=== Begin Enclosure ===

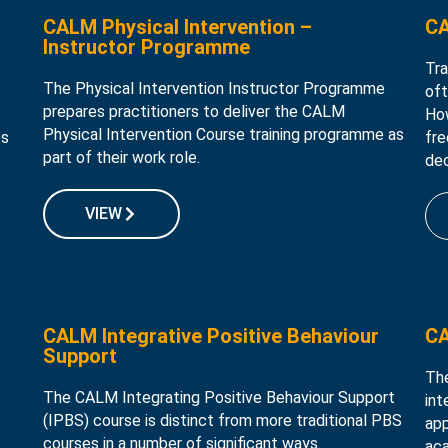
CALM Physical Intervention –
CA
Instructor Programme
Tra
The Physical Intervention Instructor Programme
oft
prepares practitioners to deliver the CALM
How
Physical Intervention Course training programme as
es
fre
part of their work role.
dec
VIEW
CALM Integrative Positive Behaviour
CA
Support
Th
The CALM Integrating Positive Behaviour Support
int
(IPBS) course is distinct from more traditional PBS
app
courses in a number of significant ways.
aca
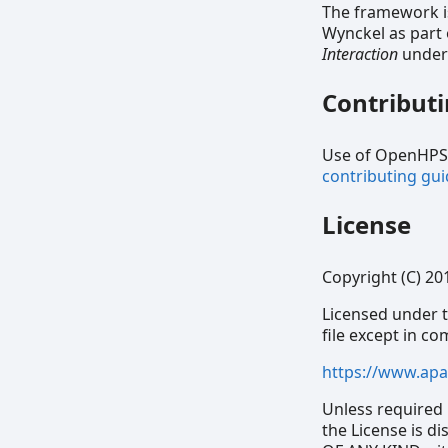
The framework i
Wynckel as part
Interaction
under 
Contribut
Use of OpenHPS, 
contributing gui
License
Copyright (C) 20
Licensed under t
file except in c
https://www.apa
Unless required 
the License is 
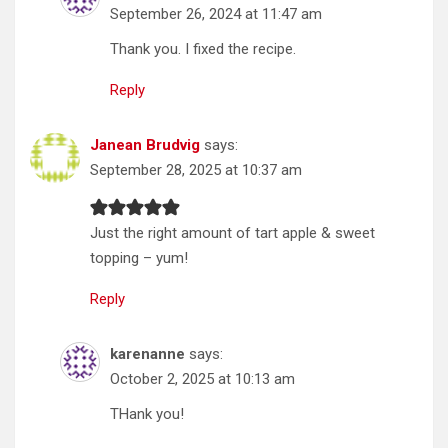
September 26, 2024 at 11:47 am
Thank you. I fixed the recipe.
Reply
Janean Brudvig
says:
September 28, 2025 at 10:37 am
Just the right amount of tart apple & sweet
topping – yum!
Reply
karenanne
says:
October 2, 2025 at 10:13 am
THank you!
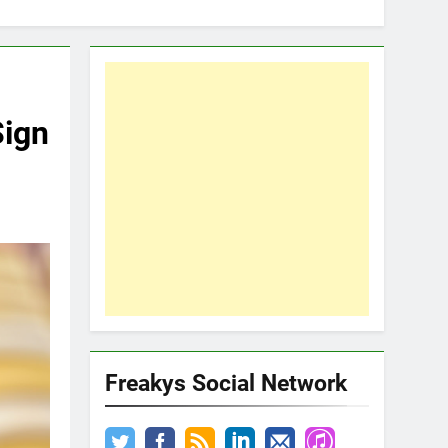
Sign
Freakys Social Network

=== End Enclosure ===

■ Problem:
Please give the number of lines in the data above that hold "Intervention", and write nothing else.

■ Solution for this task:
3